"Mihwangsa is an elegant temple located at the southernmost tip of the Korean Peninsula, in the so-called “Land’s End Village.” You can see at one time both the beautiful mountain Dalmasan and the cool, refreshing West Sea.
Mihwangsa was founded during the reign of Shilla King Gyeongdeok (749 C.E.), and the story of its foundation is quite interesting. One day a stone boat appeared in the sea in front of the village. People heard beautiful sounds, a heavenly hymn glorifying the Buddha’s virtue, coming from the ship. But when they approached the stone ship to investigate, the ship moved back away from the shore. However, when they gave up and turned their backs to leave, the ship would return closer to the shore again. This went on for several days. When Ven. Uijo heard this news, he started chanting and praying, and the boat reached land safely. Inside the boat was a box made of gold and a black rock. The monk found a Buddha statue and sutras inside of the golden box, and when he broke open the rock, a black cow leapt out. That night, the monk saw a golden man in his dream, who told him that the boat had come from India, and that he should build a temple wherever the cow stopped.
The next day, the Buddha statue and sutras were loaded on the back of the cow, which started to climb up the foothills of Dalmasan. About halfway up, the cow loudly mooed, fell down and didn’t get up again. So the monk built a temple in that place and called it Mihwangsa. The temple is named Mi (beautiful) after the unusually pleasing, strangely musical bellow of the black cow, and Hwang (yellow/gold) after the golden robes of the man in Great Master Euijo’s dream.
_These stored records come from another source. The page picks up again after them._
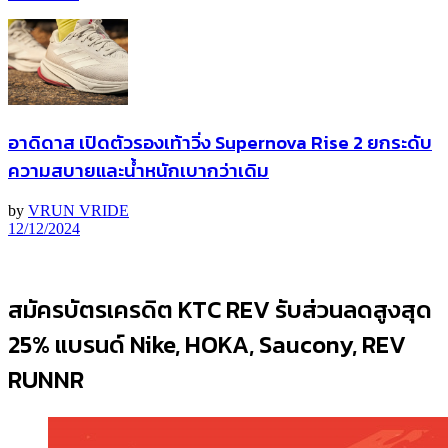
อาดิดาส เปิดตัวรองเท้าวิ่ง Supernova Rise 2 ยกระดับ
ความสบายและน้ำหนักเบากว่าเดิม
by
VRUN VRIDE
12/12/2024
สมัครบัตรเครดิต KTC REV รับส่วนลดสูงสุด
25% แบรนด์ Nike, HOKA, Saucony, REV
RUNNR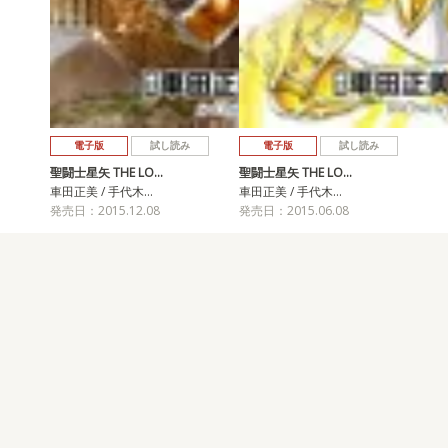
電子版
試し読み
電子版
試し読み
聖闘士星矢 THE LO…
聖闘士星矢 THE LO…
車田正美 / 手代木…
車田正美 / 手代木…
発売日：2015.12.08
発売日：2015.06.08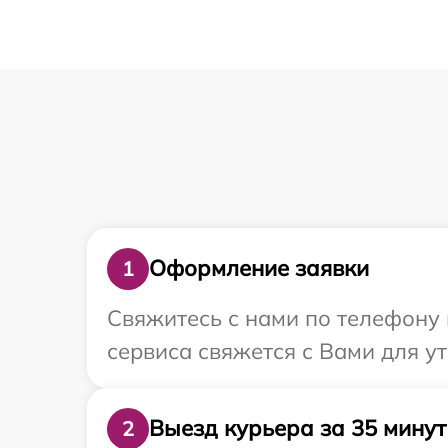
Оформление заявки
1
Свяжитесь с нами по телефону и
сервиса свяжется с Вами для у
Выезд курьера за 35 минут
2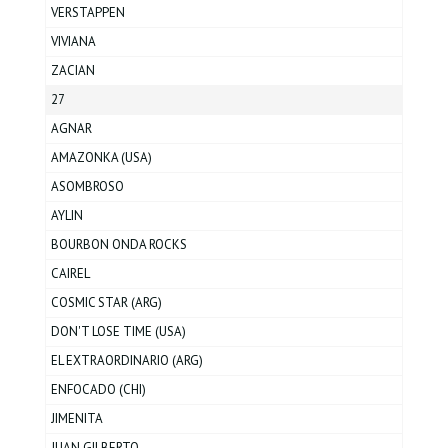
VERSTAPPEN
VIVIANA
ZACIAN
27
AGNAR
AMAZONKA (USA)
ASOMBROSO
AYLIN
BOURBON ONDA ROCKS
CAIREL
COSMIC STAR (ARG)
DON'T LOSE TIME (USA)
EL EXTRAORDINARIO (ARG)
ENFOCADO (CHI)
JIMENITA
JUAN GILBERTO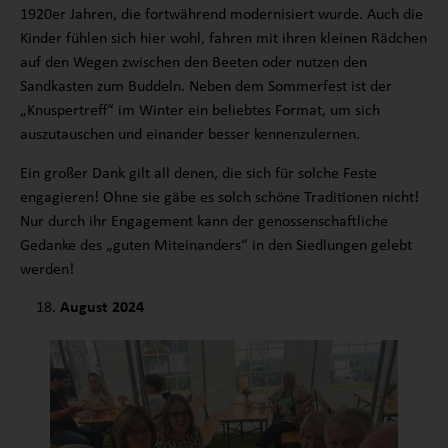
1920er Jahren, die fortwährend modernisiert wurde. Auch die
Kinder fühlen sich hier wohl, fahren mit ihren kleinen Rädchen
auf den Wegen zwischen den Beeten oder nutzen den
Sandkasten zum Buddeln. Neben dem Sommerfest ist der
„Knuspertreff“ im Winter ein beliebtes Format, um sich
auszutauschen und einander besser kennenzulernen.
Ein großer Dank gilt all denen, die sich für solche Feste
engagieren! Ohne sie gäbe es solch schöne Traditionen nicht!
Nur durch ihr Engagement kann der genossenschaftliche
Gedanke des „guten Miteinanders“ in den Siedlungen gelebt
werden!
August 2024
Mihwangsa is a temple as beautiful as its name. The rocky ridge of Dalmasan surrounds Mihwangsa, as if the landscape is from a panel on a folding screen. Also the glow of the setting sun, as seen at dusk from the temple, has been a wondrous sight for many people, since long ago.”
"Jeondeungsa Temple is located on Ganghwa Island. It’s been said that Jeondeungsa was founded in the Goguryeo Period, during the reign of King Sosurim (381 C.E.) by the Ven. Ado, who called it Jinjongsa Temple. If it’s true, then Jeondeungsa can be considered to be the temple having the oldest history in all of Korea. During the Goryeo Dynasty, Jinjongsa fought against the invasion of the Mongol hordes, and helped bring about the revival of Buddhism. The Goryeo Royal Family set up their temporary court on Ganghwado Island after fleeing from the city of Gaeseong, and constructed a temporary palace within the temple grounds. When the royals returned to the capital city of Gaegyeong, during the reign of King Chungryeol (1282), the name of the temple was changed to Jeondeungsa. During this period of the Joseon Dynasty, when Confucianism was worshipped and Buddhism largely suppressed, Jeondeungsa didn’t lose its position as a significant temple. In the reign of King Sukjong (1678), the temple was charged with protecting the ancestral records of the Joseon Dynasty royal family, so from 1719 until 1910 Jeondeungsa’s senior monk always held the highest position of any monk in the Joseon Dynasty."